'Fundamental' That Injured Servicemen Get Support They Need
Armed forces experts at Irwin Mitchell are urging the government to not go ahead with reforms that would see half a million people, including servicemen wounded in action, lose their disability benefits.
The call comes as Work and Pensions Secretary Iain Duncan Smith said losing a limb should not mean automatic entitlement to benefits if prosthetic replacements mean their mobility is not reduced.
Specialist military lawyer at Irwin Mitchell, Andrew Buckham, said while former members of the armed forces should be encouraged and given support to get back into work, soldiers should not have to worry about whether they will have enough money to live on.

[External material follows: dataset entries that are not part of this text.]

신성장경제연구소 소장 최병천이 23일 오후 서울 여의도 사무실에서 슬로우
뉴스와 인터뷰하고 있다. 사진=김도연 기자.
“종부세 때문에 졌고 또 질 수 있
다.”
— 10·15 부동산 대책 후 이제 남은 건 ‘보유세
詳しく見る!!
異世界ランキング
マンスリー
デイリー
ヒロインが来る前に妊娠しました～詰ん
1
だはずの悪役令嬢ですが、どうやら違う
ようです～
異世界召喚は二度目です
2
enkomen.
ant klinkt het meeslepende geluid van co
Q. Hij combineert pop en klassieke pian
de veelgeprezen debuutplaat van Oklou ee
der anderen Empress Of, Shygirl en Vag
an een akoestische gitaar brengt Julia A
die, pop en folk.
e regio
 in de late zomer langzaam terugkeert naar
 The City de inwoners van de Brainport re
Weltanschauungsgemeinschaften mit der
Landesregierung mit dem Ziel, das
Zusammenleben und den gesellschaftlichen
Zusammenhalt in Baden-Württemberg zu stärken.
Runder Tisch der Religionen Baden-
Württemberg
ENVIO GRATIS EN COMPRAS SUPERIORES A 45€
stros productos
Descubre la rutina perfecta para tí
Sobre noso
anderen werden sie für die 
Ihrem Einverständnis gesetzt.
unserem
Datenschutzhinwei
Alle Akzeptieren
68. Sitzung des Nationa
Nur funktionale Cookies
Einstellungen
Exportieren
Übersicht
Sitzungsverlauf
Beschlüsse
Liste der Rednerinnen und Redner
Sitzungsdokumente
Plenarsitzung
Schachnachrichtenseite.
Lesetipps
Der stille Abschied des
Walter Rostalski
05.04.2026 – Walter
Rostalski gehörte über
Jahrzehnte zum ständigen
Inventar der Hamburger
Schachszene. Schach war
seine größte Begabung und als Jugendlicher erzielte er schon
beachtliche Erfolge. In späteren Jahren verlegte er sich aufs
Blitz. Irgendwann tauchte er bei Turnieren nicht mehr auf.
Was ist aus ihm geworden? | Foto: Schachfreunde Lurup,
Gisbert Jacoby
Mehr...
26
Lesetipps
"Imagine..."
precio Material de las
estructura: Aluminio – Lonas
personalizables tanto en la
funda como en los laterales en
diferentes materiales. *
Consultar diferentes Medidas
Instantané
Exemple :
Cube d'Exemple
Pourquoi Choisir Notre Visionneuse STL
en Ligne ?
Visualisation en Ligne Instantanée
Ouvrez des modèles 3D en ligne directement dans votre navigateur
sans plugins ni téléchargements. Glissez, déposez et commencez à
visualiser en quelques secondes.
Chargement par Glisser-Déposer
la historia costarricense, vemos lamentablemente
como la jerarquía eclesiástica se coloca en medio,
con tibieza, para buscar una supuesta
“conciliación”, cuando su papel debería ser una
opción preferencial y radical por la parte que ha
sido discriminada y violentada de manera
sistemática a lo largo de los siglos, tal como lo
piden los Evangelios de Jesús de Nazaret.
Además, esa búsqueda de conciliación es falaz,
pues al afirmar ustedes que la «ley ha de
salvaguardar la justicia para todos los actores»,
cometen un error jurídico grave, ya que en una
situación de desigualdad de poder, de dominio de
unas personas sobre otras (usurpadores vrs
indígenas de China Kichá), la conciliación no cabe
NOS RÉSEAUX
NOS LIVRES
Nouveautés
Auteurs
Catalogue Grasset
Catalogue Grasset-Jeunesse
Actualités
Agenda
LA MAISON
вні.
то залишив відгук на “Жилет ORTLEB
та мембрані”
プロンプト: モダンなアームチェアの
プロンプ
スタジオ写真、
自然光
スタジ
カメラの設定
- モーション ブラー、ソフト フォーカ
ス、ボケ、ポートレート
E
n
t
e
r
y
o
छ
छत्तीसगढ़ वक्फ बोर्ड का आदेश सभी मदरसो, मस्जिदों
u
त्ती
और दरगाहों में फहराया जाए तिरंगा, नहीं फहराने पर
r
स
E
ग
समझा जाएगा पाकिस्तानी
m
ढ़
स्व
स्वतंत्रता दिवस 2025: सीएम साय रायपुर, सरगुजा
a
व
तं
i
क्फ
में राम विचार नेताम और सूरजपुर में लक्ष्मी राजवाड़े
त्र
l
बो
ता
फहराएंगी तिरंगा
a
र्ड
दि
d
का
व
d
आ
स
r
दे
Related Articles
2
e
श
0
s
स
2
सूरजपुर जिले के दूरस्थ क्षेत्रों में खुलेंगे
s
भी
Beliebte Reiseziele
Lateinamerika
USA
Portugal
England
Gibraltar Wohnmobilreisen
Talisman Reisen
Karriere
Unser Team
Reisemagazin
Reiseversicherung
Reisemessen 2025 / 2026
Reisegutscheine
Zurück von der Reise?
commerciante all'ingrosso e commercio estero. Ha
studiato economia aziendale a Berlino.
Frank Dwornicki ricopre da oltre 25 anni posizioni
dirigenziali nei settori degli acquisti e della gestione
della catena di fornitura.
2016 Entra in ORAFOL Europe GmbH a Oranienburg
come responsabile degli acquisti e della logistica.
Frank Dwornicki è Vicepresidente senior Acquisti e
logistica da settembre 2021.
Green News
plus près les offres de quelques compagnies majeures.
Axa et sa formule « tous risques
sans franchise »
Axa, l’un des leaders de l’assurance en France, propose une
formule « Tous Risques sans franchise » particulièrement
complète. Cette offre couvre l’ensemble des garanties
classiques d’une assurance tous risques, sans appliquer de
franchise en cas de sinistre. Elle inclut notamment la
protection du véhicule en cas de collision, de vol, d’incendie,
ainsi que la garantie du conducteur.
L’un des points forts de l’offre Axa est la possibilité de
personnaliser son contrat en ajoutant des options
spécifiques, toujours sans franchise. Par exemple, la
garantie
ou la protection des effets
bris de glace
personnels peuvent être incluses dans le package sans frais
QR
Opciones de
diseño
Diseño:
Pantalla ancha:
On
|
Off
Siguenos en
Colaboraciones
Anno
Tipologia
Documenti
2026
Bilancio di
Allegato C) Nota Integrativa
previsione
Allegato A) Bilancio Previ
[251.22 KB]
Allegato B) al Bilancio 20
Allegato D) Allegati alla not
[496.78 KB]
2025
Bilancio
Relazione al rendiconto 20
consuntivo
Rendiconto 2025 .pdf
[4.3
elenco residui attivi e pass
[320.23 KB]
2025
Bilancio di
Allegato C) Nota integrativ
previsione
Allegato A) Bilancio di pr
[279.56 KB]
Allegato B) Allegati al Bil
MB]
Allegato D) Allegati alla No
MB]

Andrew, an Associate Solicitor who acts for those who have suffered serious injury while serving their country, said: “These reforms would hit seriously injured service personnel who have dedicated their life to the armed forces.”
Iain Duncan Smith told a national newspaper that the number of disability allowance claimants has risen by 30 percent in recent years “rising well ahead of any other gauge you might make about illness, sickness, disability”.
He said the government believes up to 80 per cent of incapacity-benefit claimants could go back to work.
Andrew added: “Whilst we work hard to ensure that our clients are able to try and get back into a working environment, this can sometimes take time and as well as the physical injury that needs to be overcome, there is also sometimes mental trauma as well”.
“It is fundamental that the injured soldiers, who have served their country, are able to gain access to the financial support they need.”